PROVIDED ENTRIES ::
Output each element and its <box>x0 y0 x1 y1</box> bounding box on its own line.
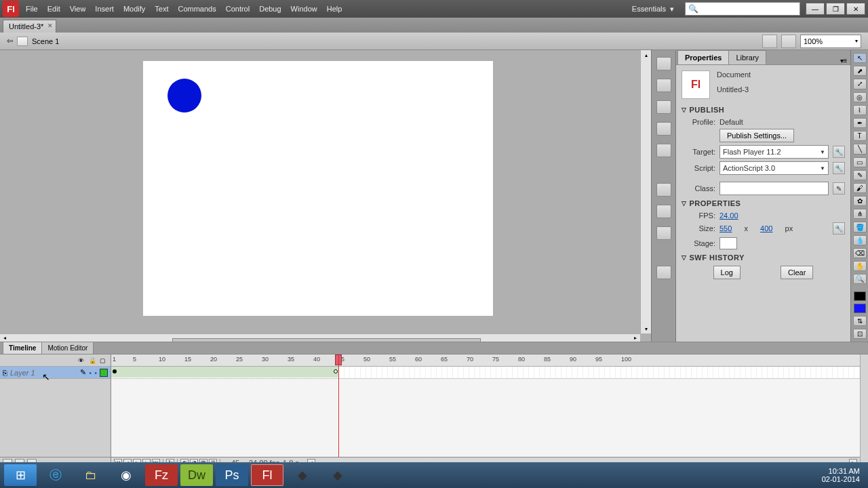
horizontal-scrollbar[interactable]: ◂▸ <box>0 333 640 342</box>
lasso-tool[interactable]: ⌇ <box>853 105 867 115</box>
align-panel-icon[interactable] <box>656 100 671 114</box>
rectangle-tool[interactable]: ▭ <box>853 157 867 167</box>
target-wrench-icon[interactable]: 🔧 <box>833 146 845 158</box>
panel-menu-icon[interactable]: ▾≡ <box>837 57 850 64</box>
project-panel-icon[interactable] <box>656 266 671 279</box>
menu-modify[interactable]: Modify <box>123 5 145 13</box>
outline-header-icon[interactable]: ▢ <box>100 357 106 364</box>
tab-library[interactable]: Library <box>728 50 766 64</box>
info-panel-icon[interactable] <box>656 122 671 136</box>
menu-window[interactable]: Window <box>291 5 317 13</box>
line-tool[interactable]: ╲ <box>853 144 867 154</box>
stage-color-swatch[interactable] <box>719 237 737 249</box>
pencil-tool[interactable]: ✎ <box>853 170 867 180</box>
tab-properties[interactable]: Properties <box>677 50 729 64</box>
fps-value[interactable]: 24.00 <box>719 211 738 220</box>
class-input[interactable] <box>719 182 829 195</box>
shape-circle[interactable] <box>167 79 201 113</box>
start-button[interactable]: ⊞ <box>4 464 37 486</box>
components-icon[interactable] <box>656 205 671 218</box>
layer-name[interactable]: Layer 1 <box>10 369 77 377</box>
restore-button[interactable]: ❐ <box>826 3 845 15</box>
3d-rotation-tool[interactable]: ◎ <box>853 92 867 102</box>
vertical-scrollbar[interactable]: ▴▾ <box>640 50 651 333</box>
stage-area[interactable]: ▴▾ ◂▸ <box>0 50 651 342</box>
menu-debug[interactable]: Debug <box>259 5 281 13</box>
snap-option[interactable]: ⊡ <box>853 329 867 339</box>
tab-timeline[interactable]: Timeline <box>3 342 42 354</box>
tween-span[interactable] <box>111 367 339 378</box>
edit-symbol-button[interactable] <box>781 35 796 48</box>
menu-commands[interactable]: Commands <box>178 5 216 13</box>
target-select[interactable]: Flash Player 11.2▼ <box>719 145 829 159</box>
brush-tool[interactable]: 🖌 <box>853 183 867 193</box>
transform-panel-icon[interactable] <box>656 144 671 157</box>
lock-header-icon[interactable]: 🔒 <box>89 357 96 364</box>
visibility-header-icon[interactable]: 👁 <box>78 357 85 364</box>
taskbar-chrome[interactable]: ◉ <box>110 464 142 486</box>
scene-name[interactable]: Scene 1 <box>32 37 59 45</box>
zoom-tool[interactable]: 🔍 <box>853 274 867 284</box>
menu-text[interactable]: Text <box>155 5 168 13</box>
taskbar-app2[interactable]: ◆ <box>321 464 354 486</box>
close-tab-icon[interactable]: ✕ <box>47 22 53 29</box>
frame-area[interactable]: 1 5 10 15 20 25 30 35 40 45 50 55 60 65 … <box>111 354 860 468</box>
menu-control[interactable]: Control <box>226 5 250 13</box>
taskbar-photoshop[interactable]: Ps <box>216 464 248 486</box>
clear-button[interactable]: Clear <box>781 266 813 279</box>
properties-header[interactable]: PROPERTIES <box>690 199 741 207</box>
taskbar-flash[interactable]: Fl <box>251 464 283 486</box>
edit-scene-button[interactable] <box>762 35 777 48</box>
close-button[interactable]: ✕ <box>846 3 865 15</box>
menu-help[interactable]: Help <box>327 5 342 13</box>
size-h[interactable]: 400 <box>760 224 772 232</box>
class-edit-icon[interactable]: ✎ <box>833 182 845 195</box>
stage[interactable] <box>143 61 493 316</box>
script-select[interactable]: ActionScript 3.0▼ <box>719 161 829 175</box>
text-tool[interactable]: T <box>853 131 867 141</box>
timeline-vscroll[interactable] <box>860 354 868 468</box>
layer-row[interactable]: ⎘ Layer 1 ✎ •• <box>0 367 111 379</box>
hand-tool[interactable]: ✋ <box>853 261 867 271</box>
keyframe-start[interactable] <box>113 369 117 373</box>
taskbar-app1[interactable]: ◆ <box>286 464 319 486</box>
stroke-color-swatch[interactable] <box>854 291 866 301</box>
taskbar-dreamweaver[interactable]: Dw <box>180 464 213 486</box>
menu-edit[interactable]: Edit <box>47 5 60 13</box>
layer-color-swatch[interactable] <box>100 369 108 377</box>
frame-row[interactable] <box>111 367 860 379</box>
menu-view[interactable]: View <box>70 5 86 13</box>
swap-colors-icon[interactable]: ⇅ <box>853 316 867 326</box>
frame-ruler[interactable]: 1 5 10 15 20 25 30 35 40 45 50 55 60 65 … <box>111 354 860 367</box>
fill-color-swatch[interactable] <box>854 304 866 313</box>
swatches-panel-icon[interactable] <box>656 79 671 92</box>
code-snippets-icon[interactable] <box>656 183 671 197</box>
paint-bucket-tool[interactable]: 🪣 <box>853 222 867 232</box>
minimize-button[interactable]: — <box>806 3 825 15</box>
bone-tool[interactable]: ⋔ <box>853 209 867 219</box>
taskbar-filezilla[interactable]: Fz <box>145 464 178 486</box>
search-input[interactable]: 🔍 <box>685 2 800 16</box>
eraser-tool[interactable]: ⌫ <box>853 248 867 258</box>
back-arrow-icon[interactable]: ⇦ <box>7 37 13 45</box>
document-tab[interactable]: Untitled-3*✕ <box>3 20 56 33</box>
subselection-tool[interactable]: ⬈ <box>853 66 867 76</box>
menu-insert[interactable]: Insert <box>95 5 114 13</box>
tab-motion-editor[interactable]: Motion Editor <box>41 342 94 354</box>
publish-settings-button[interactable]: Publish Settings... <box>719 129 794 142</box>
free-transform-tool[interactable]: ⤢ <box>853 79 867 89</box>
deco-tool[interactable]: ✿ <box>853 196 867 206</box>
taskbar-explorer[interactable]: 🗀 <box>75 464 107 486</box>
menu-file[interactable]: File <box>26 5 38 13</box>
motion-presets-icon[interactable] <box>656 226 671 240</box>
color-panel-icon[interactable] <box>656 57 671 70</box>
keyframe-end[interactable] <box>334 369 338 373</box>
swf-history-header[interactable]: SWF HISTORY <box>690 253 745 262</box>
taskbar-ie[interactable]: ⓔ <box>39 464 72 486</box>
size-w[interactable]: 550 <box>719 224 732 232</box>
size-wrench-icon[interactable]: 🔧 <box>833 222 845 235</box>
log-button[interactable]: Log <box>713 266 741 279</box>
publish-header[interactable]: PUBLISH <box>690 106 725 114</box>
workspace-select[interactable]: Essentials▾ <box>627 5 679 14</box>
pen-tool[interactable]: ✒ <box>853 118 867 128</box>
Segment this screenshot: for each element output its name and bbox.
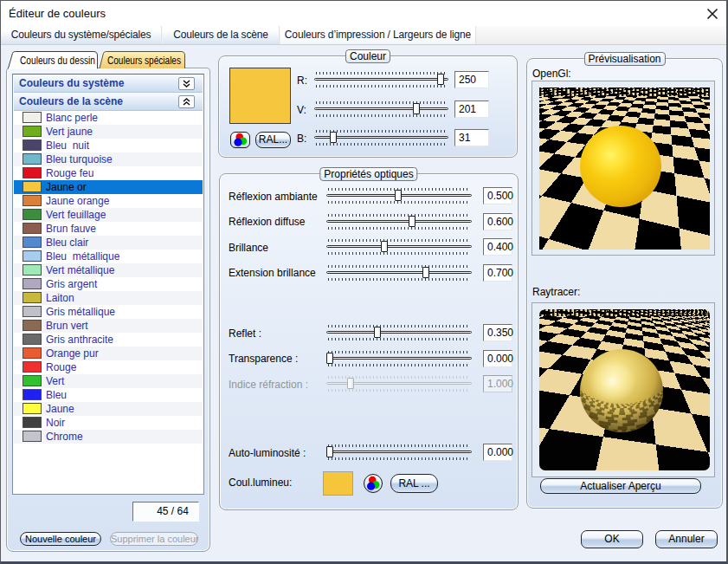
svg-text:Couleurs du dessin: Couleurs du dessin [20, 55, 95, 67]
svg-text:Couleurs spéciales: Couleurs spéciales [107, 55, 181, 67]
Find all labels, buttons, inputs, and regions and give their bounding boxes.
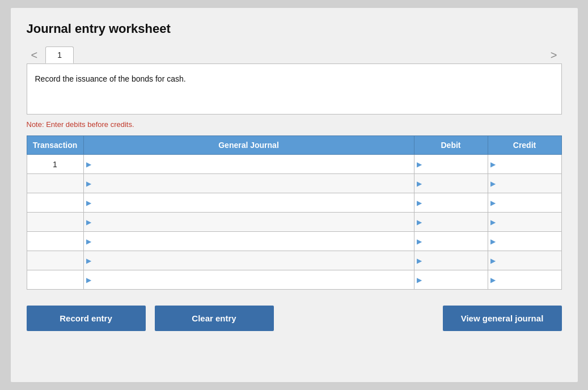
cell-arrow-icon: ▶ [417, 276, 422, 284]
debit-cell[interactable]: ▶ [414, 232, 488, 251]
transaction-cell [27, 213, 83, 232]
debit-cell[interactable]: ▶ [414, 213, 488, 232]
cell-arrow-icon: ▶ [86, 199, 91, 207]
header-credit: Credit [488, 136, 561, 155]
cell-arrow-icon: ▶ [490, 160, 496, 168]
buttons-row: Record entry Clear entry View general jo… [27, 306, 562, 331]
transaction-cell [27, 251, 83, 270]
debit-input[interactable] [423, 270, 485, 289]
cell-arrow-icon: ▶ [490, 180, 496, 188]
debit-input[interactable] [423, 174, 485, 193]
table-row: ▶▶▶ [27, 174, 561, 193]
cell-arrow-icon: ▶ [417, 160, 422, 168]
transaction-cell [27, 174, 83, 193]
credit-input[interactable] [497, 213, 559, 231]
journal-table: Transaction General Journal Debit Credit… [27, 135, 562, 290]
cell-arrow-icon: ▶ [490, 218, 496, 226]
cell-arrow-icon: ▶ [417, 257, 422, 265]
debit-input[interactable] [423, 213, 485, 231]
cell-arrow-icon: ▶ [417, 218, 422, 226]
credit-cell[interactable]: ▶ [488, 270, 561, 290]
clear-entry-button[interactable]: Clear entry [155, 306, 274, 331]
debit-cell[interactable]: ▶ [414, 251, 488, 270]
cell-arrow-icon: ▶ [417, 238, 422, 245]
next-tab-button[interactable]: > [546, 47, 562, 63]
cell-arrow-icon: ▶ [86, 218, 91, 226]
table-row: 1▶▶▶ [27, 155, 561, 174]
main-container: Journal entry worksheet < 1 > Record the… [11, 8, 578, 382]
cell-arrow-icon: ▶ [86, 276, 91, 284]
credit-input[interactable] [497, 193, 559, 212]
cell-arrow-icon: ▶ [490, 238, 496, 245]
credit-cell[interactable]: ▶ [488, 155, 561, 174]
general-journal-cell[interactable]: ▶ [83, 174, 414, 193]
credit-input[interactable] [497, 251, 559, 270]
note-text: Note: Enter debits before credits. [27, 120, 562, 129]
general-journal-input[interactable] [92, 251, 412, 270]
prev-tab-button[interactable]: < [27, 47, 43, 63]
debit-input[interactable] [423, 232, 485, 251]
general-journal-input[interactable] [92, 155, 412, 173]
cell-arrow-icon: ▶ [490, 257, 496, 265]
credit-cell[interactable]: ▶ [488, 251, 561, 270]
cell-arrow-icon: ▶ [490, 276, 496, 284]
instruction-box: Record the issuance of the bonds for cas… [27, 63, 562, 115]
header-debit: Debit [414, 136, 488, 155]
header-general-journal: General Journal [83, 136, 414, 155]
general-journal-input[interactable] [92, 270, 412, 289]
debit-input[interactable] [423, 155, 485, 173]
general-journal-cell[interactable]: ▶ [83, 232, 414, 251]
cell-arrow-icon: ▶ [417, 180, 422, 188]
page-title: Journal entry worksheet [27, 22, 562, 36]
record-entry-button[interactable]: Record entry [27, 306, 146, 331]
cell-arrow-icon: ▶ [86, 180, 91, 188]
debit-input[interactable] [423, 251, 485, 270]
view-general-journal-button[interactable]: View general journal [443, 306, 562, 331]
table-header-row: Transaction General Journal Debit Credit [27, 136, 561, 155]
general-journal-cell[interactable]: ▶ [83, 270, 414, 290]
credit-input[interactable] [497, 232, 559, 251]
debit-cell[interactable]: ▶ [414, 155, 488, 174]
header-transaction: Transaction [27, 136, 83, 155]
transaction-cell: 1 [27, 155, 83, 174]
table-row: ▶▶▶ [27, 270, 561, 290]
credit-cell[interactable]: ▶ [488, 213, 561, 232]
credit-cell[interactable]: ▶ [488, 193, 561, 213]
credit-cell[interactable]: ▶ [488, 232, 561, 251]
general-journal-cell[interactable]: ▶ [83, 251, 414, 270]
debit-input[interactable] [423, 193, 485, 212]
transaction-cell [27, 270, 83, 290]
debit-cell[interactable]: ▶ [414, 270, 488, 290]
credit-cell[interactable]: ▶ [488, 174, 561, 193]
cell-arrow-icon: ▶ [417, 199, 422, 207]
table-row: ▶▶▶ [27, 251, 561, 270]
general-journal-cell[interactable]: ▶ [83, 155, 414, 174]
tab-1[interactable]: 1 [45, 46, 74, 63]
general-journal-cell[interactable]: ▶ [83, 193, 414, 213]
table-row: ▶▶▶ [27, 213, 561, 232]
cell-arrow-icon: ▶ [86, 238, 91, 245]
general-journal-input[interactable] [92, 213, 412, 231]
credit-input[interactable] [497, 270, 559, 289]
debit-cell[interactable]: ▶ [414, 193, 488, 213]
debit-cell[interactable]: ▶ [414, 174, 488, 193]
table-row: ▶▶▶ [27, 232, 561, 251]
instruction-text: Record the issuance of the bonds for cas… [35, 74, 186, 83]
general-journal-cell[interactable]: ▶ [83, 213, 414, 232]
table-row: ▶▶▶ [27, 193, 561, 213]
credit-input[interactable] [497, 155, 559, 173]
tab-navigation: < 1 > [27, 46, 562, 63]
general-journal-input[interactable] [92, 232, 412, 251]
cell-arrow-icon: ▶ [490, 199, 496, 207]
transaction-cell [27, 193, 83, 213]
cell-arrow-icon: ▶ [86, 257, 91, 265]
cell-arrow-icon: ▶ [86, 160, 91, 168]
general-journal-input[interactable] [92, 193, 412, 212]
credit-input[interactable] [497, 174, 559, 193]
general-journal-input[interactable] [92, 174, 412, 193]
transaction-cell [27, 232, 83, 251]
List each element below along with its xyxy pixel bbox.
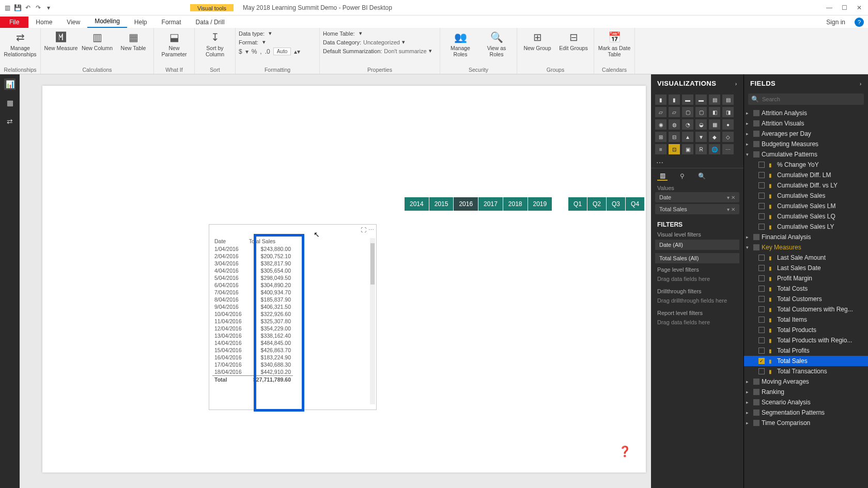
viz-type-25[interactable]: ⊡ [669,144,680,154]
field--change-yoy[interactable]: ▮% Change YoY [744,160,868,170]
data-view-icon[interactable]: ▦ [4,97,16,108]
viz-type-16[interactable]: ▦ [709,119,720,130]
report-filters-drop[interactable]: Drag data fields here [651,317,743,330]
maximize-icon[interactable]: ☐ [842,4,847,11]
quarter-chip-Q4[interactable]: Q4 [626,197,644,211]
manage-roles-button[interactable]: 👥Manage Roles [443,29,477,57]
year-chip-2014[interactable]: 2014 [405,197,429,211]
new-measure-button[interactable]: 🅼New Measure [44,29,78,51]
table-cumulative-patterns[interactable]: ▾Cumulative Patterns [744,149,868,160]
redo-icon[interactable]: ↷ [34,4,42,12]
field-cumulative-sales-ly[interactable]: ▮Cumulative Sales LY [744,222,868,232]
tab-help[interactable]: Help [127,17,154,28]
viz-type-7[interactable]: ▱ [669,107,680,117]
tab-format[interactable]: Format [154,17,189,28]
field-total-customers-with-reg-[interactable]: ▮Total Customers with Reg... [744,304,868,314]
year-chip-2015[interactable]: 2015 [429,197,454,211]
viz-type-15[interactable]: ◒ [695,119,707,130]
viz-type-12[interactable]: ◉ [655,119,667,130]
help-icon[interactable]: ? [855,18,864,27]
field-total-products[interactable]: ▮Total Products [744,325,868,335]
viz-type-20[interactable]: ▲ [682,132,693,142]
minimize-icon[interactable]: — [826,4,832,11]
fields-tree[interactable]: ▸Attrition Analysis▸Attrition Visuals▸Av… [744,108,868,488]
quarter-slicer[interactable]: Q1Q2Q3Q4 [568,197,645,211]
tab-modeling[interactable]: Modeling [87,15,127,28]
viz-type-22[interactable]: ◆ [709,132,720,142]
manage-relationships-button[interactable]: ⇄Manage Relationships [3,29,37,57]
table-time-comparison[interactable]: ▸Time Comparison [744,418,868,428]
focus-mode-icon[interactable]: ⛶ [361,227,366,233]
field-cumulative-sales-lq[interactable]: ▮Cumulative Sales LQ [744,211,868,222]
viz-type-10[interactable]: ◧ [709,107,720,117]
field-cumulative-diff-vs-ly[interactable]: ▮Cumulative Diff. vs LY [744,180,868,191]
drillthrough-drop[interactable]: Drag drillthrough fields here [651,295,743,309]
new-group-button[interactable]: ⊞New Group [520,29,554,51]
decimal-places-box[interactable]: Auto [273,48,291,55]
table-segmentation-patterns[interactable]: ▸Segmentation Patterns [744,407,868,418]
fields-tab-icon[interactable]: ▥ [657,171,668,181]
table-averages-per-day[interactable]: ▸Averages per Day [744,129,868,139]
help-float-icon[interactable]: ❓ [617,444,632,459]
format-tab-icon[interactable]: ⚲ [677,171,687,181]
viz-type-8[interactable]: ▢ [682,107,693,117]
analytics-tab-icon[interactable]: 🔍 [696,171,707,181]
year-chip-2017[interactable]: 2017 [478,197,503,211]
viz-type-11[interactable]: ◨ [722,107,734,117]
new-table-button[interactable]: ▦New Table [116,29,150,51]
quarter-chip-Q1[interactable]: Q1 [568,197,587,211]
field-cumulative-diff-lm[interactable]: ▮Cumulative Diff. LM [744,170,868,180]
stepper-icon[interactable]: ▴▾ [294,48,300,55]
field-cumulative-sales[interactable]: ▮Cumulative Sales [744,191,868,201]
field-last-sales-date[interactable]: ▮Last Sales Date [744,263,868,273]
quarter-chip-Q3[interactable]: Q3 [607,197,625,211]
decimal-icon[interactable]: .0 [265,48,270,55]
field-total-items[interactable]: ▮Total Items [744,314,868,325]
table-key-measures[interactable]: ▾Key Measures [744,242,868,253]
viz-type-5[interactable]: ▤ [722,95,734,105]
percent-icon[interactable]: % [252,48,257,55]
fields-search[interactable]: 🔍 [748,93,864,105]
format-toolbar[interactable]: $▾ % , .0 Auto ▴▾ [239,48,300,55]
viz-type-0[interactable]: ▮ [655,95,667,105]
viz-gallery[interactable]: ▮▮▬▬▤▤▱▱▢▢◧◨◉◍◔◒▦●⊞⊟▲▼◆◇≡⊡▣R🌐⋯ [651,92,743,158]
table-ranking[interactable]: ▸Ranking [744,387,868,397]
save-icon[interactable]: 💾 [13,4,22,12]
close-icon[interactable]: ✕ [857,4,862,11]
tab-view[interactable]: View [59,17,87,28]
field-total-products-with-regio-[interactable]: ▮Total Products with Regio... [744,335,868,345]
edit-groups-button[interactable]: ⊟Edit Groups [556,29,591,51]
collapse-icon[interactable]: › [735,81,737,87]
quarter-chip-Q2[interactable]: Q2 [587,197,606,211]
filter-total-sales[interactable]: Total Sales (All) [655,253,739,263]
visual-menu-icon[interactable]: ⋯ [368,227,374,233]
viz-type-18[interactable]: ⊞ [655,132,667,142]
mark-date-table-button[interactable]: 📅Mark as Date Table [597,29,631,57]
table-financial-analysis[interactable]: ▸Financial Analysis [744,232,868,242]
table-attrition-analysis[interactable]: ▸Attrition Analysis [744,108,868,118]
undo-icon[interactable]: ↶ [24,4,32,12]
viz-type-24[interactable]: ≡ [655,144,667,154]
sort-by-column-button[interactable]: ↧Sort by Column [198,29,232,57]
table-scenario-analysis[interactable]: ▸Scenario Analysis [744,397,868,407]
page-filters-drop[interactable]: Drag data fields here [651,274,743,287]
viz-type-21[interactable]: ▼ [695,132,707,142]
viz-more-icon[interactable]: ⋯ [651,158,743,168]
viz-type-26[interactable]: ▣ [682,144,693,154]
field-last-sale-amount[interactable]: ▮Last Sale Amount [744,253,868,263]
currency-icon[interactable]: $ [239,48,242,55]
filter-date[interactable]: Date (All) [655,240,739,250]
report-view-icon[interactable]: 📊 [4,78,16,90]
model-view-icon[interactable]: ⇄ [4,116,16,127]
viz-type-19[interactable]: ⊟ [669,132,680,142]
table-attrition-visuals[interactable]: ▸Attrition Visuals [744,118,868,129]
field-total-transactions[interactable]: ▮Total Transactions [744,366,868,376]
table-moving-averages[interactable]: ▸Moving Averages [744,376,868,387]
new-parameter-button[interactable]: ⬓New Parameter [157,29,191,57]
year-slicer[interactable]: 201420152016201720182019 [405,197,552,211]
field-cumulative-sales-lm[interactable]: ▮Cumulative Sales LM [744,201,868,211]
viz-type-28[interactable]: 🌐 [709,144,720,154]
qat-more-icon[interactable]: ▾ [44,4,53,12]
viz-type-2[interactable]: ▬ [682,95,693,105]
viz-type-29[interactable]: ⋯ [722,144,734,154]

WORK ORDER ::
Copy out, from the records above, every line that holds the string "quarter".

TASK OUTPUT ::
quarter-chip-Q4[interactable]: Q4 [626,197,644,211]
quarter-slicer[interactable]: Q1Q2Q3Q4 [568,197,645,211]
quarter-chip-Q1[interactable]: Q1 [568,197,587,211]
quarter-chip-Q3[interactable]: Q3 [607,197,625,211]
quarter-chip-Q2[interactable]: Q2 [587,197,606,211]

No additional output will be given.